I chose to use a neural network, and programmed in Python with the Keras framework. The center of the model is a dual-layer Long Short Term Memory (LSTM) set with dropout. It’s multivariate, using several collected properties (temperature, humidity, wind speed, etc) of the past 7 days to predict the temperature of the next 2 days. Although it’s a relatively simple architecture, and it’s only trained for about 40 epochs (which is not a lot), I wasn’t going for ultra-precision: I was going for something that worked well enough for the time being. I won’t bore you with some of the various optimization strategies I tried, except to note that I found that the batch size used between updating the weights of the model had a much larger effect than I expected on the final weights.
Can I see the results?
Of course! If you go to scratchwork.xyz right now, you’ll see the model’s forecast temperature for the next two days, give-or-take (it only computes the forecast twice a day). You can compare it to the past weather that’s also plotted, to see if you think it looks reasonable.
Why not SARIMA?
SARIMA and related forecasting tools can have two major issues that I wanted to avoid: first, they’re typically univariate, so any information I have about the humidity, recent rainfall, etc., wouldn’t be taken into account. I don’t want to waste that data. Second, they can’t handle the random “it rained for 2 days straight and was 50 degrees both day and night” cases, because the periodicity is baked right in. LSTM learns periodicity, but it still has the capability (in theory) to capture the dynamics of those strange little weather interludes. For this application, neural networks offer big advantages over something like SARIMA.

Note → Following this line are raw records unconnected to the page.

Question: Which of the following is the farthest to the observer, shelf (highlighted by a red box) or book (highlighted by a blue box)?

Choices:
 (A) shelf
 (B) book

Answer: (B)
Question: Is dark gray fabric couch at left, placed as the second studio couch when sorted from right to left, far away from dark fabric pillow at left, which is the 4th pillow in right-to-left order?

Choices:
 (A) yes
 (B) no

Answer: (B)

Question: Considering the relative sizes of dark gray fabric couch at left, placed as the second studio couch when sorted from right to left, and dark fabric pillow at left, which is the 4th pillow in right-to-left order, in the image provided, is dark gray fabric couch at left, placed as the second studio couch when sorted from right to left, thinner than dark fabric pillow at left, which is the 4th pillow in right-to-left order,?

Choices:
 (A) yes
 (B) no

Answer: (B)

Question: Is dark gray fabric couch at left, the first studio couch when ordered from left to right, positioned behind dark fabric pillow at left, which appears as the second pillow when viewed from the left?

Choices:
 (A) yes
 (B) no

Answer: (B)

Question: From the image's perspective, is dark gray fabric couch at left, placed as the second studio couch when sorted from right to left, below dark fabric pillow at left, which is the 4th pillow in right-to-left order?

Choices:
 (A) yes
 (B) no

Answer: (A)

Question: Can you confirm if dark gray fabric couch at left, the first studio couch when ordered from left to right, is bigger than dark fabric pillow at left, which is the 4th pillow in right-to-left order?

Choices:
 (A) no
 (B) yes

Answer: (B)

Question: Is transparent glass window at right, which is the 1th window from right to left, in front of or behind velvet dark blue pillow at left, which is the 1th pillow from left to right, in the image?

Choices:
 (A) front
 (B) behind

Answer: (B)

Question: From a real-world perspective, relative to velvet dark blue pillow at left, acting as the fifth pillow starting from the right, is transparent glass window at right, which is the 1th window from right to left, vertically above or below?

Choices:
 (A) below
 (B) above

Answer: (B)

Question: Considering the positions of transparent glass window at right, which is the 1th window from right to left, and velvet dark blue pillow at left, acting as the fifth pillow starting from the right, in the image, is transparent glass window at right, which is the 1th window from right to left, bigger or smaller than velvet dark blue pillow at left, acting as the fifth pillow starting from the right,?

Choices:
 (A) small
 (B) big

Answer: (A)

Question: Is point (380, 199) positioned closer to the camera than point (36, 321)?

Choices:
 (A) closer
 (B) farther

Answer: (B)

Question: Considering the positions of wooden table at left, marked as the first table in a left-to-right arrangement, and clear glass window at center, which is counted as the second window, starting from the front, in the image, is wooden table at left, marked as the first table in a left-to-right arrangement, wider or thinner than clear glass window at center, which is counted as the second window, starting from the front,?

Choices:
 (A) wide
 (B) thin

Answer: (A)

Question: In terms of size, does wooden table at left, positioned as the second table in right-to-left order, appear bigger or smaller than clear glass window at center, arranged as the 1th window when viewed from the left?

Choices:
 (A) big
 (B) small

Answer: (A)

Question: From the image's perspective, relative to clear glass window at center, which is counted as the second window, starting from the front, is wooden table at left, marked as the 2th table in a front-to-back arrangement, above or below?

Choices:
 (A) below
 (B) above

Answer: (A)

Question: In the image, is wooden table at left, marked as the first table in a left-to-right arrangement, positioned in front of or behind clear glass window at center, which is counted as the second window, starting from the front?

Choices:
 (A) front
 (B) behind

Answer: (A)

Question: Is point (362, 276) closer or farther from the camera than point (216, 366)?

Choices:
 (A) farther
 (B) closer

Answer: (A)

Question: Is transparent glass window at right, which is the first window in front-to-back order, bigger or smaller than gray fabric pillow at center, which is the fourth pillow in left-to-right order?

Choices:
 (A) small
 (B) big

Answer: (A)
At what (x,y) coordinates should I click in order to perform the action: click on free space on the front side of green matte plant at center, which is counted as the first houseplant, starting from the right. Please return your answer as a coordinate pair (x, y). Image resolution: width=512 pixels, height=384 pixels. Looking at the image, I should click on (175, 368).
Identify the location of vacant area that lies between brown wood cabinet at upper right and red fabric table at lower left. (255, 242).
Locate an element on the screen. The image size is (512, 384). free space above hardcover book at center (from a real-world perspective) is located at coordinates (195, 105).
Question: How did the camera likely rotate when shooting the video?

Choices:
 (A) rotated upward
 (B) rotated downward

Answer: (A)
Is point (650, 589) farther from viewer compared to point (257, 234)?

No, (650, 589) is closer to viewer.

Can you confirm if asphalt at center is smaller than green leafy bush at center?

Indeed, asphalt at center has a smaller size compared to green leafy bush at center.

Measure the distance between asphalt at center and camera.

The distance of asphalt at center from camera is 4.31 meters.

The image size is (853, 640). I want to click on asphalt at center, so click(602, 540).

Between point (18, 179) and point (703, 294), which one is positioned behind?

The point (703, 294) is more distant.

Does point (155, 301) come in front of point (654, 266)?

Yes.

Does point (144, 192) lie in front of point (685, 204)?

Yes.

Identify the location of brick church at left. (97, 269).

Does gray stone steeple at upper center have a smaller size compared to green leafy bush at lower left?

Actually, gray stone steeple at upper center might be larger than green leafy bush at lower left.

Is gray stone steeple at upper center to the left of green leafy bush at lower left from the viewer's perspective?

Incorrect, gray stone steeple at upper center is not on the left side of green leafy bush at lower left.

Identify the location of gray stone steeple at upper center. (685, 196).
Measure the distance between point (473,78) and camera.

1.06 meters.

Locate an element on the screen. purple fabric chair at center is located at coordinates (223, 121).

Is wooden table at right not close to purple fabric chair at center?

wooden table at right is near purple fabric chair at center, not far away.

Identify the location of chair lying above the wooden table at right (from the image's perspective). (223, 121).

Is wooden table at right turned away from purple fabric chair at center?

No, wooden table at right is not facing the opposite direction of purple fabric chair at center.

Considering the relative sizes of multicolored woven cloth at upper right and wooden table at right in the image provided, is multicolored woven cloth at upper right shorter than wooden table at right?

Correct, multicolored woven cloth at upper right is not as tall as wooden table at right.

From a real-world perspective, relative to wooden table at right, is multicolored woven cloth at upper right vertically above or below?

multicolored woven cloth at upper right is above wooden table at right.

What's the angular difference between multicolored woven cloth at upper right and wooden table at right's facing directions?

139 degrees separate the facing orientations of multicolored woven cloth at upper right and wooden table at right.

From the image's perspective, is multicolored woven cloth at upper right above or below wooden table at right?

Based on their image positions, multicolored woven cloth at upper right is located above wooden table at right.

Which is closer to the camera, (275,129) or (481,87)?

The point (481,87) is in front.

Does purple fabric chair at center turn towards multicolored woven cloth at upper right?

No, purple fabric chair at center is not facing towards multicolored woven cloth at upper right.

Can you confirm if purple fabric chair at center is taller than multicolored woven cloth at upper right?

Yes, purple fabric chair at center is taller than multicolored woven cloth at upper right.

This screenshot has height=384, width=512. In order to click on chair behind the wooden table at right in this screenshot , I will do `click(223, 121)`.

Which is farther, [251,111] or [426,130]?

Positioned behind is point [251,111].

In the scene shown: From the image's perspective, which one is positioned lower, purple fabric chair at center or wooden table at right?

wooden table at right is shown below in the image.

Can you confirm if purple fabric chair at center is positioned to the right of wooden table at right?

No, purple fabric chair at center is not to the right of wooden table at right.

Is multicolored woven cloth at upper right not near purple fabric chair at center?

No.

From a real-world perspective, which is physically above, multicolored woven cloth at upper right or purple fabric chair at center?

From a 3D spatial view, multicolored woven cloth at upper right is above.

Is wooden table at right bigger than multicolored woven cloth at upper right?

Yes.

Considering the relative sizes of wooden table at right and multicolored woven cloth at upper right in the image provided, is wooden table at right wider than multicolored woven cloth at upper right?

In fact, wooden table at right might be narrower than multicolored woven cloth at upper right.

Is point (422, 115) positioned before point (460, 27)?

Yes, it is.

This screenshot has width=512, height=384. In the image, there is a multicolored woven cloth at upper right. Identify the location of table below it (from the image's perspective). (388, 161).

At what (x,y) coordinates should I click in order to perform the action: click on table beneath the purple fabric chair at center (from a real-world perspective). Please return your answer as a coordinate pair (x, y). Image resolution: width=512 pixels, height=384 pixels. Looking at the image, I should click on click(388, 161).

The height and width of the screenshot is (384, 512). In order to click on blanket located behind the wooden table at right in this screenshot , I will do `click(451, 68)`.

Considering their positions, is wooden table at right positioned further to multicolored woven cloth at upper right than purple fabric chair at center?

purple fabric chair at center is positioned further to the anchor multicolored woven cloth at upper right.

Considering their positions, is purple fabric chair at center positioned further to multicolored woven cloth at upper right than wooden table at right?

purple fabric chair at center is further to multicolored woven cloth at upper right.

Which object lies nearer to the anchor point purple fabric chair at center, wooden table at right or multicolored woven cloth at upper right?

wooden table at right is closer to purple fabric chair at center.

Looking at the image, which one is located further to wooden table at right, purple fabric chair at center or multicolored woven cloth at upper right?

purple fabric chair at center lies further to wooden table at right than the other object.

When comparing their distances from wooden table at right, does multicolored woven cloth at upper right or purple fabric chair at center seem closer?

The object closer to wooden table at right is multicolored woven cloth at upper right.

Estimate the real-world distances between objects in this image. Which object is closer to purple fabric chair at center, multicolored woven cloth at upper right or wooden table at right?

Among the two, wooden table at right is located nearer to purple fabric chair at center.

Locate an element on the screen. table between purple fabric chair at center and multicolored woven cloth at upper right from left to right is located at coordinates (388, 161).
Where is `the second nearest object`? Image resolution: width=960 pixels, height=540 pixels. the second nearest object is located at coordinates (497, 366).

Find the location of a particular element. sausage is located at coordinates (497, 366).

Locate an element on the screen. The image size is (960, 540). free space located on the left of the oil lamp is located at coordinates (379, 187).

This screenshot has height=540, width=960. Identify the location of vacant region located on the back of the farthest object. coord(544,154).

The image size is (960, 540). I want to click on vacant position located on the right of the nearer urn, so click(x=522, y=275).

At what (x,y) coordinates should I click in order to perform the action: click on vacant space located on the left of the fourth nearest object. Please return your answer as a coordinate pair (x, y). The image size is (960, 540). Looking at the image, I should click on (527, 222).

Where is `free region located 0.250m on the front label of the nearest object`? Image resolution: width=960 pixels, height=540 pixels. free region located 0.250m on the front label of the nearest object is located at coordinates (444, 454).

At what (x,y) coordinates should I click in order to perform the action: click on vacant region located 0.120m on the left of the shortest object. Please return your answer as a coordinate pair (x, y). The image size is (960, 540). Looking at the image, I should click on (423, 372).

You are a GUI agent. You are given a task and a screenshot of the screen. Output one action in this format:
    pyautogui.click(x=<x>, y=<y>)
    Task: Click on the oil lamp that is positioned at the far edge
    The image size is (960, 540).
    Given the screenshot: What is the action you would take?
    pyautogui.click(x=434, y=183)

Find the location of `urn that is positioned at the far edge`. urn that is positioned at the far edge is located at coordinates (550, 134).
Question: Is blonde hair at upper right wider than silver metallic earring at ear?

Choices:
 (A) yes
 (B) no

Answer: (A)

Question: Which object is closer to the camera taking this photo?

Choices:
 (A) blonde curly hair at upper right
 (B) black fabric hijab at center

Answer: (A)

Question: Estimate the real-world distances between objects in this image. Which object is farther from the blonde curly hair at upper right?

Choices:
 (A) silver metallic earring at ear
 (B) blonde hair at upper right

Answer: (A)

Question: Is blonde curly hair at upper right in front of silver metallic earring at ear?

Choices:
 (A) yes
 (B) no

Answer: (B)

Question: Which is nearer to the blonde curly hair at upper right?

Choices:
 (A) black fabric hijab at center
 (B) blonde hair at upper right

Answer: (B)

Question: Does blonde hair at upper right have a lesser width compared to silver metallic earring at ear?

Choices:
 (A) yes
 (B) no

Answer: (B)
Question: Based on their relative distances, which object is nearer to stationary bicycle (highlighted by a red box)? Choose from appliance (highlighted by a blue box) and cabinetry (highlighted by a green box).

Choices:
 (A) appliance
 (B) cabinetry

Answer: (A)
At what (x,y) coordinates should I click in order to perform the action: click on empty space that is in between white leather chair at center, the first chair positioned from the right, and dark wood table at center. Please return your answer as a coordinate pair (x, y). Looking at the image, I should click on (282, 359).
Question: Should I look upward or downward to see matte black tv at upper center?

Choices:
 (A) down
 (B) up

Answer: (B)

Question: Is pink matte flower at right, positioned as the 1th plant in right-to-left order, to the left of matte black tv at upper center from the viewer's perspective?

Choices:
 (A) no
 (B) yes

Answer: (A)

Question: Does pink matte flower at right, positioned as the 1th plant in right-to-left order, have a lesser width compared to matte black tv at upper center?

Pretty good now, but what about when climate change hits?
Well, first of all, I probably won’t have it running by the time that becomes an issue. However, I did implement an automatic system that will continue to train on new data after it’s collected enough new information. Once a month, the weights will be adjusted based on newly-available inputs. This should hopefully continue to refine the model, and correct any climate-change-based drift. In case it goes haywire, the previous weights are also being saved.
Hmm, if I plugged in the history of stock prices…
Oh no. Please don’t do that if you’re someone who’s reading this post. You will lose your money.